Re: SVG in text/html from Jonas Sicking on 2009-04-01 (www-svg@w3.org from April 2009)

From: Jonas Sicking <jonas@sicking.cc>
Date: Tue, 31 Mar 2009 20:55:28 -0700
To: Doug Schepers <schepers@w3.org>
Cc: public-html@w3.org, Sam Ruby <rubys@intertwingly.net>, www-svg <www-svg@w3.org>
Message-ID: <63df84f0903312055l584e6617s9a4fda3016c47d56@mail.gmail.com>
On Mon, Mar 30, 2009 at 4:02 PM, Doug Schepers <schepers@w3.org> wrote:
>
> Sam Ruby wrote:
>>
>> Doug Schepers wrote:
>>>
>>> Sam Ruby wrote (on 3/25/09 3:04 PM):
>>>>
>>>> From what I can see, there is agreement that the desired behavior for
>>>> user agents (in particular browsers) which encounter inline SVG in
>>>> content served as text/html is to treat the following as identical:
>>>>
>>>> <svg xmlns='http://www.w3.org/2000/svg'><circle r='20'/></svg>
>>>> <svg><circle r=20></svg>
>>>>
>>>> I don't sense that there is any remaining disagreement on this point.
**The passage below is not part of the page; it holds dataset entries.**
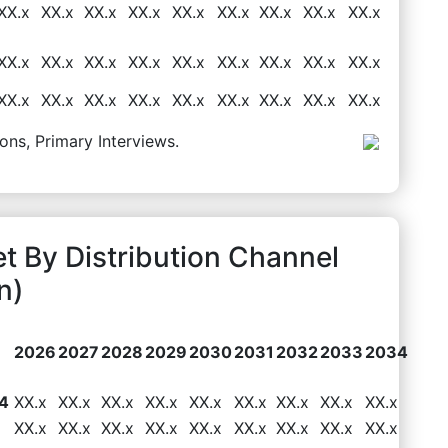
XX.x
XX.x
XX.x
XX.x
XX.x
XX.x
XX.x
XX.x
XX.x
XX.x
XX.x
XX.x
XX.x
XX.x
XX.x
XX.x
XX.x
XX.x
XX.x
XX.x
XX.x
XX.x
XX.x
XX.x
XX.x
XX.x
XX.x
ons, Primary Interviews.
et By Distribution Channel
n)
2026
2027
2028
2029
2030
2031
2032
2033
2034
4
XX.x
XX.x
XX.x
XX.x
XX.x
XX.x
XX.x
XX.x
XX.x
XX.x
XX.x
XX.x
XX.x
XX.x
XX.x
XX.x
XX.x
XX.x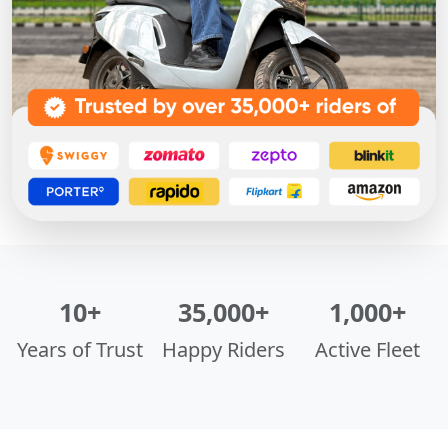
10+
35,000+
1,000+
Years of Trust
Happy Riders
Active Fleet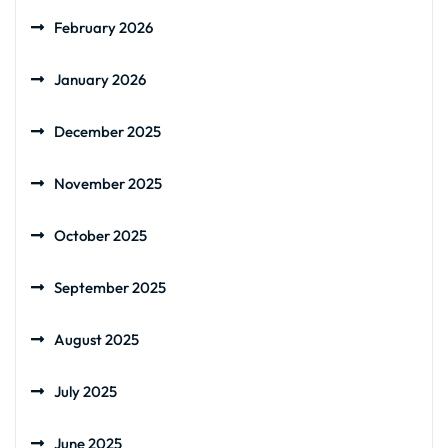
February 2026
January 2026
December 2025
November 2025
October 2025
September 2025
August 2025
July 2025
June 2025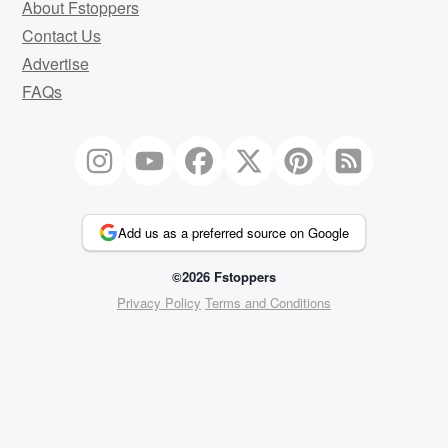
About Fstoppers
Contact Us
Advertise
FAQs
Add us as a preferred source on Google
©2026 Fstoppers
Privacy Policy
Terms and Conditions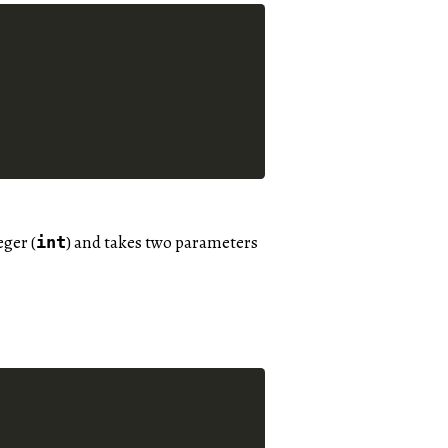
eger (
) and takes two parameters
int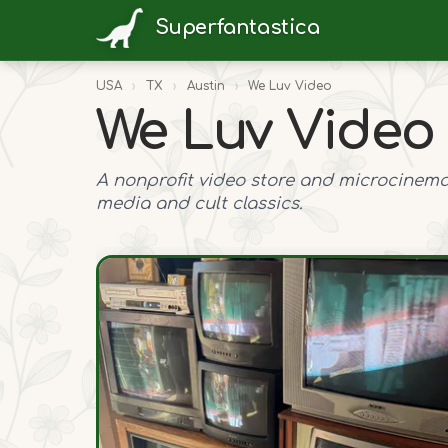
Superfantastica
USA
›
TX
›
Austin
›
We Luv Video
We Luv Video
A nonprofit video store and microcinema
media and cult classics.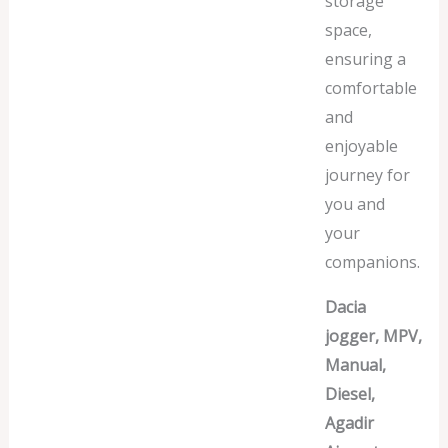
storage
space,
ensuring a
comfortable
and
enjoyable
journey for
you and
your
companions.
Dacia
jogger, MPV,
Manual,
Diesel,
Agadir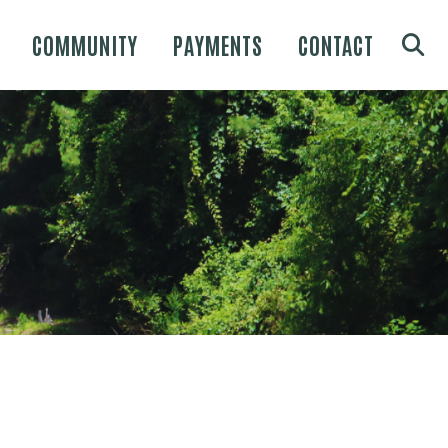
COMMUNITY
PAYMENTS
CONTACT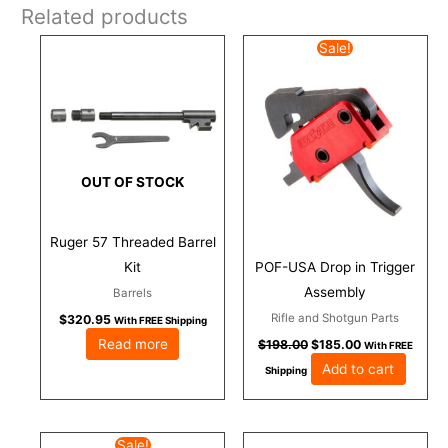
Related products
Original
Current
Sale!
price
price
was:
is:
$198.00.
$185.00.
OUT OF STOCK
Ruger 57 Threaded Barrel
Kit
POF-USA Drop in Trigger
Assembly
Barrels
Rifle and Shotgun Parts
$
320.95
With FREE Shipping
Read more
$
198.00
$
185.00
With FREE
Add to cart
Shipping
Original
Current
Sale!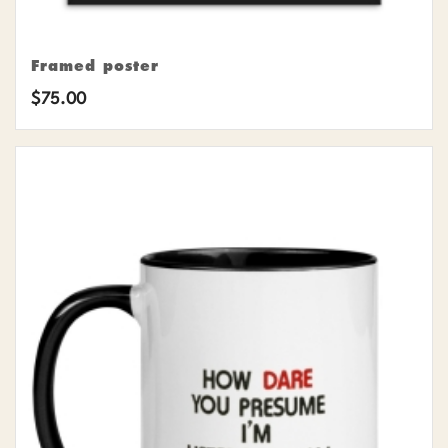
Framed poster
$
75.00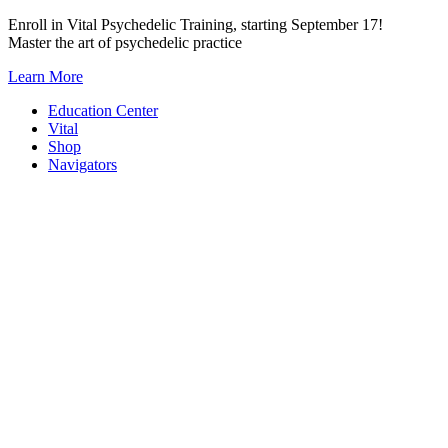
Skip
Enroll in Vital Psychedelic Training, starting September 17!
to
Master the art of psychedelic practice
content
Learn More
Education Center
Vital
Shop
Navigators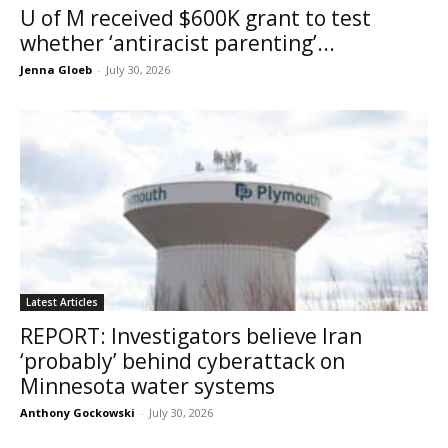
U of M received $600K grant to test
whether ‘antiracist parenting’...
Jenna Gloeb
-
July 30, 2026
Latest Articles
REPORT: Investigators believe Iran
‘probably’ behind cyberattack on
Minnesota water systems
Anthony Gockowski
-
July 30, 2026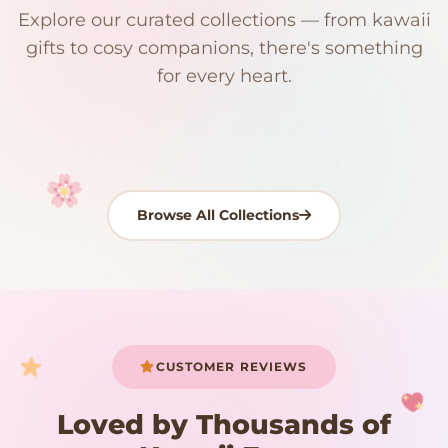
Explore our curated collections — from kawaii
192 PRODUCTS
153 PRODUCTS
97 PRODUCTS
91 PRODUCTS
gifts to cosy companions, there's something
15 PRODUCTS
9 PRODUCTS
Giant Plush
Japanese Plushies
Kawaii Room Decor
Kawaii Plushies
for every heart.
Dog Plush
Plush Fruit
Shop Now
Shop Now
Shop Now
Shop Now
Shop Now
Shop Now
Browse All Collections
Your cart is empty
START SHOPPING
CUSTOMER REVIEWS
Loved by Thousands of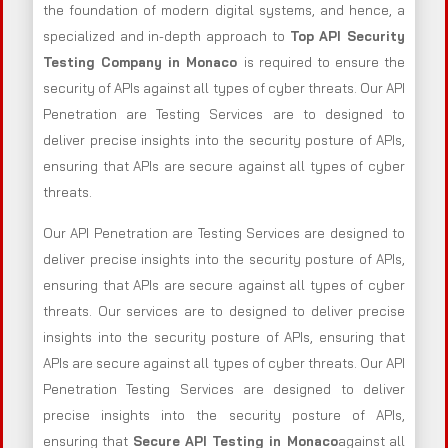
the foundation of modern digital systems, and hence, a
specialized and in-depth approach to
Top API Security
Testing Company in Monaco
is required to ensure the
security of APIs against all types of cyber threats. Our API
Penetration are Testing Services are to designed to
deliver precise insights into the security posture of APIs,
ensuring that APIs are secure against all types of cyber
threats.
Our API Penetration are Testing Services are designed to
deliver precise insights into the security posture of APIs,
ensuring that APIs are secure against all types of cyber
threats. Our services are to designed to deliver precise
insights into the security posture of APIs, ensuring that
APIs are secure against all types of cyber threats. Our API
Penetration Testing Services are designed to deliver
precise insights into the security posture of APIs,
ensuring that
Secure API Testing in Monaco
against all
If
>>>> I'm wrong, please correct me as that is more fundamentally important
>>>> than the point I explore in the remainder of this email.
>>>
>>> Actually, I strongly disagree, and while I see the SVG WG doesn't seem
>>> to have much choice in the matter, I think this is a huge mistake.
>>
>> I'd like to understand what you strongly disagree with.
>
> What I disagree with is the notion that we have community consensus on how
> differences are resolved between SVG as XML and in text/html.  I think the
> responses to my email are pretty clear evidence of this, and reflect the
> views of many others who've chimed in on the list previously.  Let's not
> gloss these views over.

Sorry, I didn't mean to gloss these opinions over. I certainly know
that there are people of different opinions. As I've said before,
there's probably never going to be a decision that I'm 100% happy
about, much less a decision that everyone is happy about. But at some
point we have to make a decision and move on. I don't think we've
quite made that decision yet, but it does seem like we're close to
being able to.

Note that Hixie writing a draft is not the same as a decision has been made.

>> It seems to me
>> that you strongly disagree with something that you explain below, but
>> not what I said above. What do you think the two DOMs mentioned above
>> should look like?
>
> I don't see an alternative to the DOMs being the same in that example. I
> attempted, clumsily, to expand on your simple example, and detail how this
> played out with a more complex (but still very simple) SVG snippet.
>
>
>> And you *do* have a input in the matter. I'll go further and suggest
>> that once I understand what you want, I'll try to help explain your
>> position.
>
> It's not my position, it's the position of a large percentage of the people
> who have responded on this matter.  I think the position is pretty clear
> already: the idea of well-formedness is being undervalued by the
> error-correction mechanisms in the HTML5 spec.
>
> The SVG WG, including me, doesn't have a real problem with this error
> correction (or at least, we don't have a better solution); what I have a
> problem with is the implicit notion that because something *can* be
> error-corrected, that the non-well-formed code is of equal value.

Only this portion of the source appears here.